Perhaps Paulson and company are forcing cash into the banks so that when hedge funds unwind or more Lehman "like" guarantees come (.91c on the dollar losses) happen they have the funds to pay back?

Posted by: JohnW | Oct 15, 2008 12:35:01 PM

Cost of preferred purchases would be the value of the subsidy, if any, provided to preferred issuers via being charged a below market rate. This subsidy is theoretically offset by the value of warrants and decreased risk of systemic meltdown.

The cost of insuring bonds and deposit accounts is equal to the premiums received plus imputed interest earned on unearned premiums & reserves less losses incurred.
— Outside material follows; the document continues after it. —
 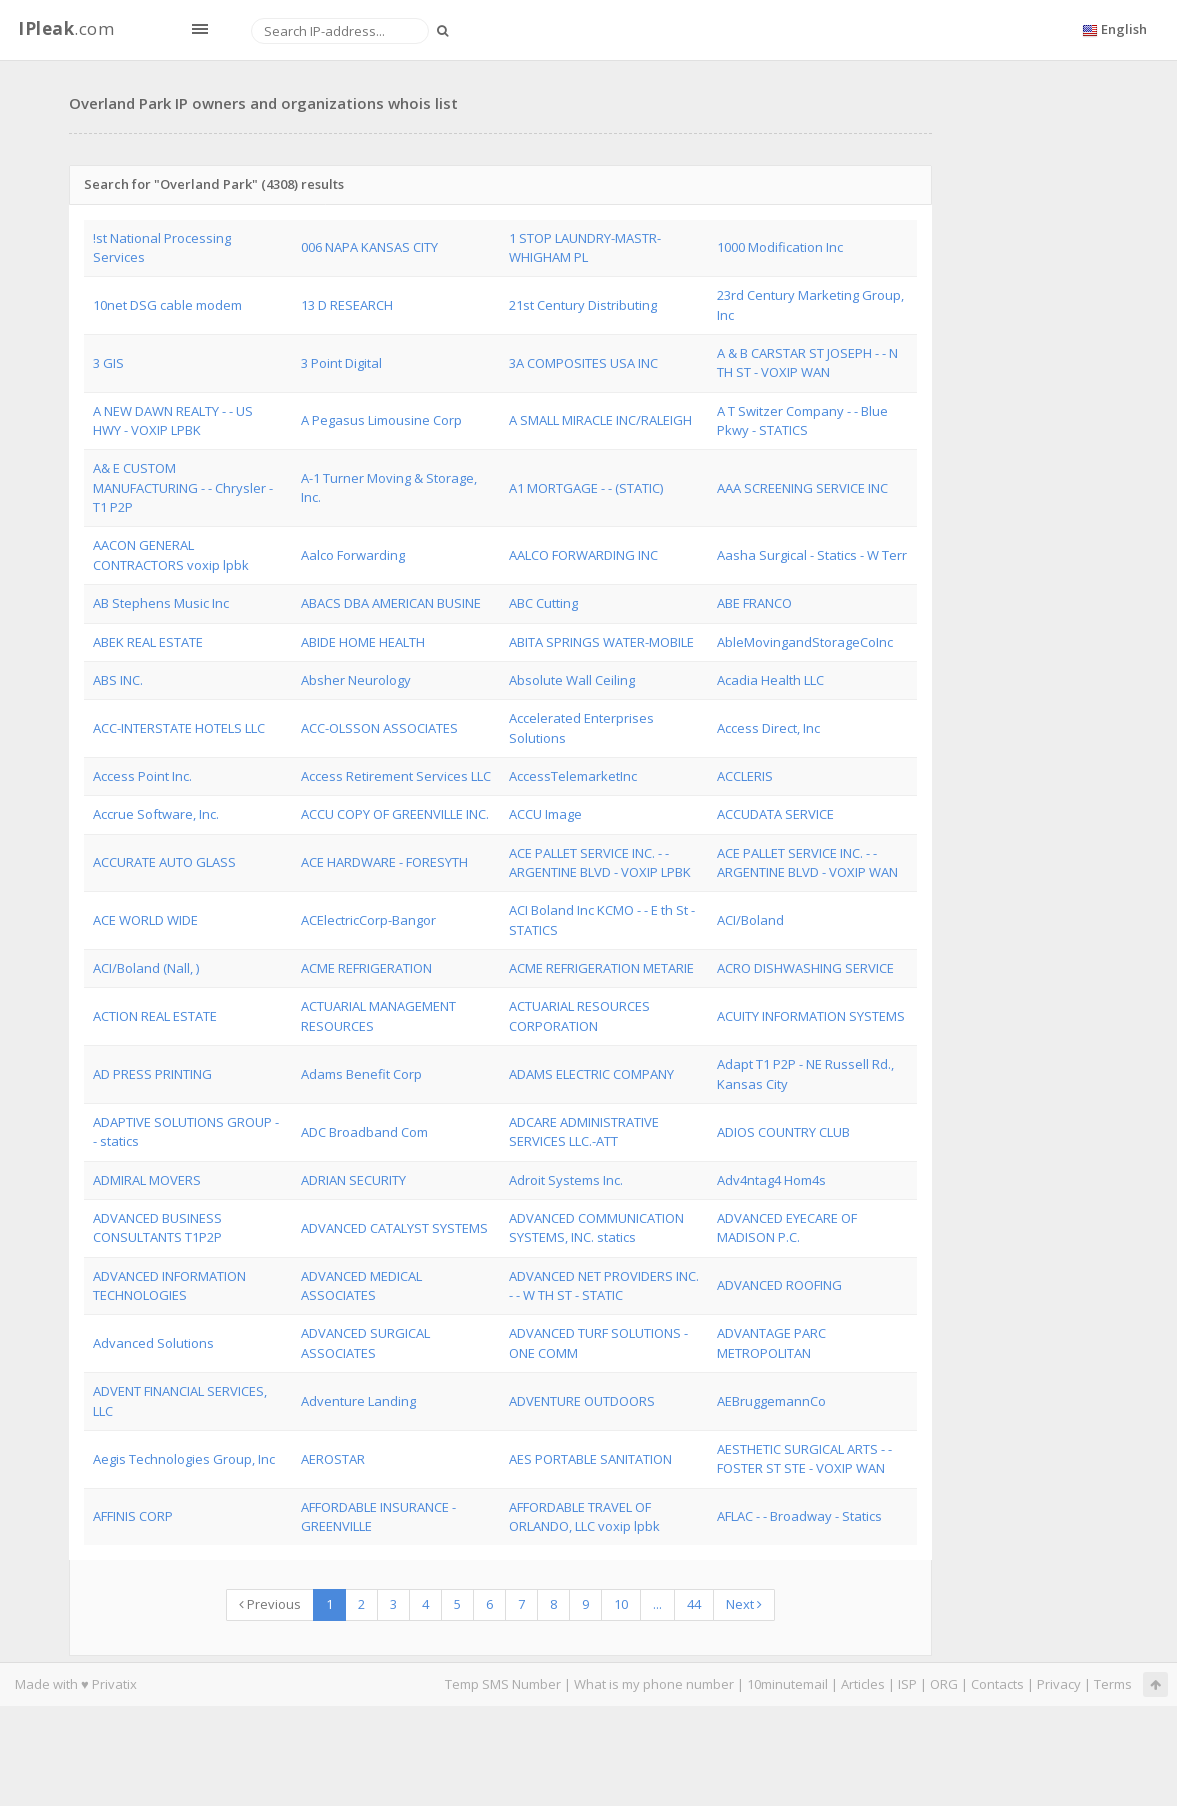 What do you see at coordinates (363, 642) in the screenshot?
I see `ABIDE HOME HEALTH` at bounding box center [363, 642].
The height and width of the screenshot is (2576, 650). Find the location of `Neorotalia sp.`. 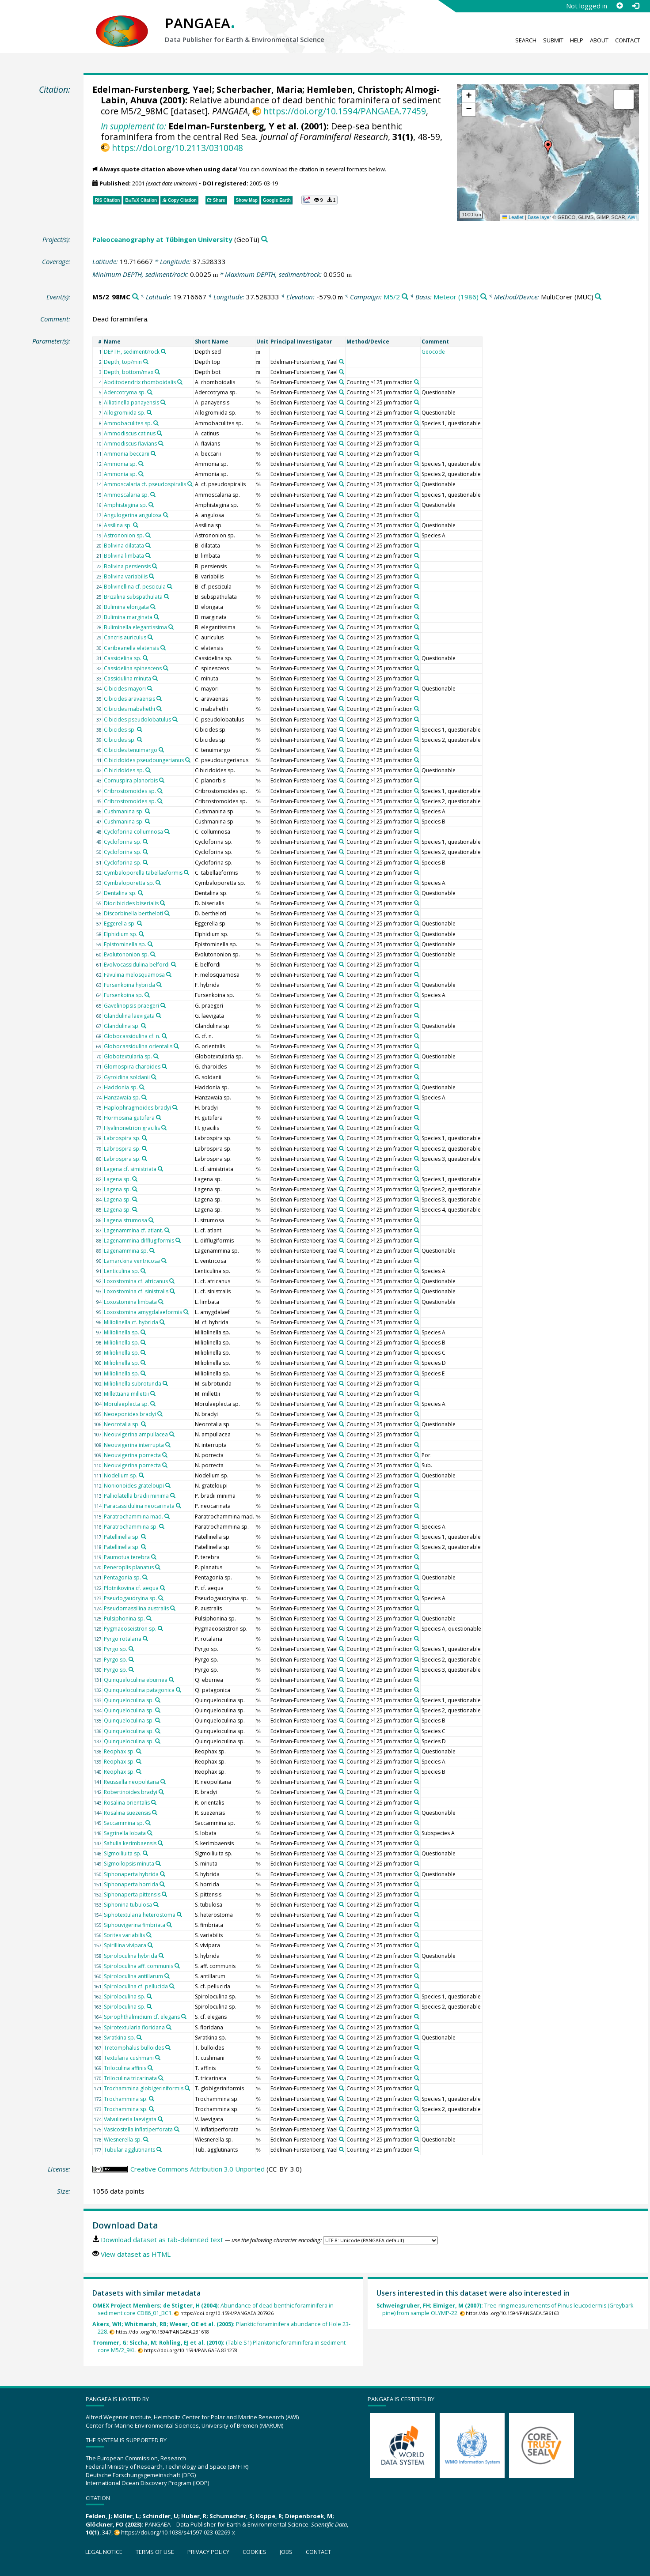 Neorotalia sp. is located at coordinates (122, 1424).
Bottom line: if the bailout is priced and administered properly, the cost may be minimal. Unfortunately, the gov't is not pricing these products to account for individual risk. The government will necessarily suffer adverse selection and incur more losses than it should. Any insurance company that would price business that way would go quickly bankrupt.

That said, other commenters are right. The cost will be substantially less than $3 trillion. The concept of the bailout is good. The pricing scheme is questionable.

Posted by: craner | Oct 15, 2008 12:38:50 PM

Roubini is right for the wrong reasons. The $3 trillion number is based on faulty logic. And, his underlying premise for the cause of this crisis is wrong.

Posted by: bdg123 | Oct 15, 2008 12:39:29 PM

Schumpeter lifted that perspective from Marx.

Posted by: bdg123 | Oct 15, 2008 12:41:46 PM

No doubt a lot of this money will be recouped at some point. But what happens to the money then?

To some new spending program.

And the politicians will start “counting the chickens” before they hatch.

Posted by: DL | Oct 15, 2008 12:43:56 PM

Are you all certain that Paulson did not work for Spiro "May I Have the Envelope, Please" Agnew?

He seems like a bag man to me.

Posted by: esb | Oct 15, 2008 12:53:57 PM

The basic principle that has been agreed to is committing future taxpayer work into present bailouts for the 'right people'.

The obvious next step is the realization that there is now too much overhang on the taxpayer and future investment will be crimped. Therefore, all countries who are now doing this giveaway will look to the inflation tool to dimish the debt.

Protect yourself.

Posted by: wally | Oct 15, 2008 12:56:09 PM

Paul Kedrosky was on CNBC this morning countering the usual cheery faces, he was excellent, by the way. Darda was on as well, being bearish, but since he is almost always wrong....

Rick Santelli was pointing out that he has been right on the major moves of the $ this year and also states that we have seen the low yield for the year in the 5- and 10-year. I bet he is long gold and short the 10-year.

Bretton Woods would be a great place to agree to go back on the gold standard, don't you think?

Posted by: leftback | Oct 15, 2008 1:05:16 PM

Three weeks ago, I had a now forgotten debate with Douglas Watts and wunsacon (both more or less liberal thinkers, by the way) on the Democrats having been "politically trapped" by the Bush Administration to go along with the bailout:

http://bigpicture.typepad.com/comments/2008/09/baillout-plan-t.html

Can you imagine if the Dems had fought the bailout and the stock market caved as it did anyway (even if I still think this crash sucks so far)? Obama would have been toast.

My point here is that (a) Paulson could have probably asked for $10 trillion and gotten what he wanted...we taxpayers may have gotten off lightly given the historic extortion tactics of Disaster Politics, and more importantly, (b) I was right.